UCHL5 Promotes Proliferation and Migration of Bladder Cancer Cells by Activating c-Myc via AKT/mTOR Signaling

Round 1

Reviewer 1 Report

Cao, Yan, and bai et.al submitted a manuscript and demonstrated that Ubiquitin C-terminal hydrolase-L5(UCHL5) promotes bladder cell growth and migration. Using gain and loss function, the authors confirmed that UCHL5 regulates c-Myc expression in bladder cancer cells through AKT/mTOR signaling pathway. Overall, this is a good study that further characterized the potential mechanism of Bladder cell proliferation and migration. While the findings here should provide useful information to improve our understanding of this disease entity, a few issues should be addressed to further enhance the quality of the data presented and the reliability of the conclusions claimed.

The authors did a lot of experiments in cell migration and found UCHL5 promotes cell migration. However, it doesn’t seem much signaling pathway change in cell migration and cytoskeleton from RNA-seq data. Please explain.

Ubiquitin C-terminal hydrolase-L5 (UCHL5) is a deubiquitinating enzyme (DUB) that removes ubiquitins from its substrates. Are there any deubiquitylation substrates of UCHL5 found? The authors’ conclusion of UCHL5 regulates c-Myc expression in bladder cancer cells through AKT/mTOR signaling pathway is rather speculative. Is there a direct protein-protein interaction?

The author mentioned in summary that “UCHL5” promotes the growth and migration of bladder cancer both in vivo and in vitro.
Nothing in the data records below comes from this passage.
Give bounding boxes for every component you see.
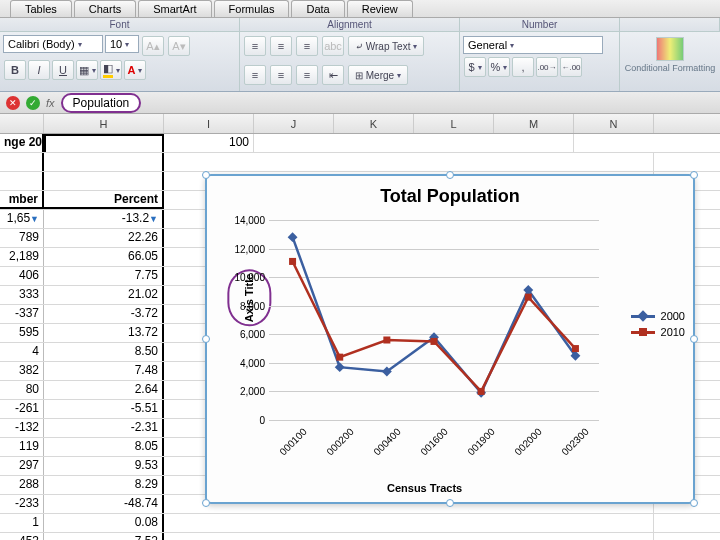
font-name-select[interactable]: Calibri (Body) xyxy=(3,35,103,53)
cell-percent[interactable]: 66.05 xyxy=(44,248,164,266)
decrease-font-icon[interactable]: A▾ xyxy=(168,36,190,56)
cell-percent[interactable]: -13.2▼ xyxy=(44,210,164,228)
resize-handle[interactable] xyxy=(202,499,210,507)
cell-percent[interactable]: -5.51 xyxy=(44,400,164,418)
cell-percent[interactable]: -2.31 xyxy=(44,419,164,437)
formula-bar: ✕ ✓ fx Population xyxy=(0,92,720,114)
cell-percent[interactable]: 7.75 xyxy=(44,267,164,285)
cell-percent[interactable]: 8.05 xyxy=(44,438,164,456)
cell-percent[interactable]: 7.52 xyxy=(44,533,164,540)
cell-percent[interactable]: 7.48 xyxy=(44,362,164,380)
conditional-formatting-button[interactable]: Conditional Formatting xyxy=(620,32,720,91)
plot-area[interactable]: 02,0004,0006,0008,00010,00012,00014,0000… xyxy=(269,220,599,420)
cell-number[interactable]: 595 xyxy=(0,324,44,342)
tab-charts[interactable]: Charts xyxy=(74,0,136,17)
formula-input[interactable]: Population xyxy=(61,93,142,113)
cell-number[interactable]: -132 xyxy=(0,419,44,437)
resize-handle[interactable] xyxy=(446,499,454,507)
fill-color-button[interactable]: ◧ xyxy=(100,60,122,80)
cell-number[interactable]: 333 xyxy=(0,286,44,304)
cell-number[interactable]: 1,65▼ xyxy=(0,210,44,228)
cell-percent[interactable]: 8.29 xyxy=(44,476,164,494)
cell-number[interactable]: -261 xyxy=(0,400,44,418)
cell-percent[interactable]: -48.74 xyxy=(44,495,164,513)
dec-inc-button[interactable]: .00→ xyxy=(536,57,558,77)
svg-rect-0 xyxy=(288,232,298,242)
italic-button[interactable]: I xyxy=(28,60,50,80)
border-button[interactable]: ▦ xyxy=(76,60,98,80)
chart-legend[interactable]: 2000 2010 xyxy=(631,306,685,342)
tab-smartart[interactable]: SmartArt xyxy=(138,0,211,17)
cell-number[interactable]: -233 xyxy=(0,495,44,513)
resize-handle[interactable] xyxy=(690,335,698,343)
align-center-icon[interactable]: ≡ xyxy=(270,65,292,85)
cell-percent[interactable]: 9.53 xyxy=(44,457,164,475)
svg-rect-11 xyxy=(478,388,485,395)
svg-rect-10 xyxy=(431,338,438,345)
spreadsheet: H I J K L M N nge 2000-2010 100 mber Per… xyxy=(0,114,720,540)
cell-percent[interactable]: 0.08 xyxy=(44,514,164,532)
col-I[interactable]: I xyxy=(164,114,254,133)
col-K[interactable]: K xyxy=(334,114,414,133)
cell-percent[interactable]: 8.50 xyxy=(44,343,164,361)
group-label-empty xyxy=(620,18,720,31)
cell-number[interactable]: -337 xyxy=(0,305,44,323)
tab-formulas[interactable]: Formulas xyxy=(214,0,290,17)
cell-percent[interactable]: -3.72 xyxy=(44,305,164,323)
cancel-icon[interactable]: ✕ xyxy=(6,96,20,110)
orientation-icon[interactable]: abc xyxy=(322,36,344,56)
wrap-text-button[interactable]: ⤶ Wrap Text xyxy=(348,36,424,56)
tab-tables[interactable]: Tables xyxy=(10,0,72,17)
cell-number[interactable]: 453 xyxy=(0,533,44,540)
percent-button[interactable]: % xyxy=(488,57,510,77)
align-left-icon[interactable]: ≡ xyxy=(244,65,266,85)
resize-handle[interactable] xyxy=(446,171,454,179)
svg-rect-9 xyxy=(383,337,390,344)
resize-handle[interactable] xyxy=(202,171,210,179)
cell-number[interactable]: 288 xyxy=(0,476,44,494)
col-H[interactable]: H xyxy=(44,114,164,133)
col-N[interactable]: N xyxy=(574,114,654,133)
currency-button[interactable]: $ xyxy=(464,57,486,77)
cell-percent[interactable]: 13.72 xyxy=(44,324,164,342)
cell-number[interactable]: 406 xyxy=(0,267,44,285)
col-J[interactable]: J xyxy=(254,114,334,133)
cell-number[interactable]: 297 xyxy=(0,457,44,475)
align-top-icon[interactable]: ≡ xyxy=(244,36,266,56)
col-M[interactable]: M xyxy=(494,114,574,133)
cell-number[interactable]: 789 xyxy=(0,229,44,247)
comma-button[interactable]: , xyxy=(512,57,534,77)
group-label-alignment: Alignment xyxy=(240,18,460,31)
col-L[interactable]: L xyxy=(414,114,494,133)
tab-data[interactable]: Data xyxy=(291,0,344,17)
cell-number[interactable]: 119 xyxy=(0,438,44,456)
align-bot-icon[interactable]: ≡ xyxy=(296,36,318,56)
cell-number[interactable]: 1 xyxy=(0,514,44,532)
dec-dec-button[interactable]: ←.00 xyxy=(560,57,582,77)
number-format-select[interactable]: General xyxy=(463,36,603,54)
cell-number[interactable]: 4 xyxy=(0,343,44,361)
cell-number[interactable]: 382 xyxy=(0,362,44,380)
resize-handle[interactable] xyxy=(690,499,698,507)
cell-number[interactable]: 2,189 xyxy=(0,248,44,266)
font-size-select[interactable]: 10 xyxy=(105,35,139,53)
cell-percent[interactable]: 21.02 xyxy=(44,286,164,304)
underline-button[interactable]: U xyxy=(52,60,74,80)
merge-button[interactable]: ⊞ Merge xyxy=(348,65,408,85)
align-right-icon[interactable]: ≡ xyxy=(296,65,318,85)
fx-label[interactable]: fx xyxy=(46,97,55,109)
bold-button[interactable]: B xyxy=(4,60,26,80)
tab-review[interactable]: Review xyxy=(347,0,413,17)
cell-percent[interactable]: 2.64 xyxy=(44,381,164,399)
chart-title[interactable]: Total Population xyxy=(207,176,693,211)
accept-icon[interactable]: ✓ xyxy=(26,96,40,110)
cell-number[interactable]: 80 xyxy=(0,381,44,399)
cell-percent[interactable]: 22.26 xyxy=(44,229,164,247)
resize-handle[interactable] xyxy=(690,171,698,179)
font-color-button[interactable]: A xyxy=(124,60,146,80)
align-mid-icon[interactable]: ≡ xyxy=(270,36,292,56)
increase-font-icon[interactable]: A▴ xyxy=(142,36,164,56)
chart-object[interactable]: Total Population Axis Title 02,0004,0006… xyxy=(205,174,695,504)
indent-dec-icon[interactable]: ⇤ xyxy=(322,65,344,85)
resize-handle[interactable] xyxy=(202,335,210,343)
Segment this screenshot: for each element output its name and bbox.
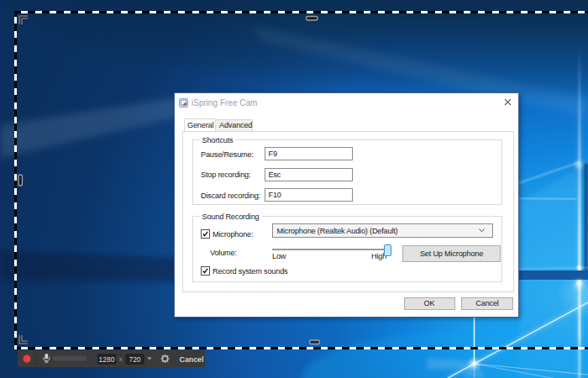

However, the author only proved the cancer growth in vivo.  The in vivo assay of cancer migration is usually observed by Lymph nodes or lung metastasis after tumor cell tail vein injection.

The simple Summary is still too long and complicated, which seems not necessary.

Please define clearly the “normal tissue”, are they from healthy donors or healthy/adjacent tissue?

Fig1 C and D, are they from the same cohort of samples? the case number or grading of “high” and “low” is not consistent in these two figs.

Fig1 G. Please describe how the CIBERSORT tool works in detail and explain why does immune infiltration associate with UCHL5 in the discussion.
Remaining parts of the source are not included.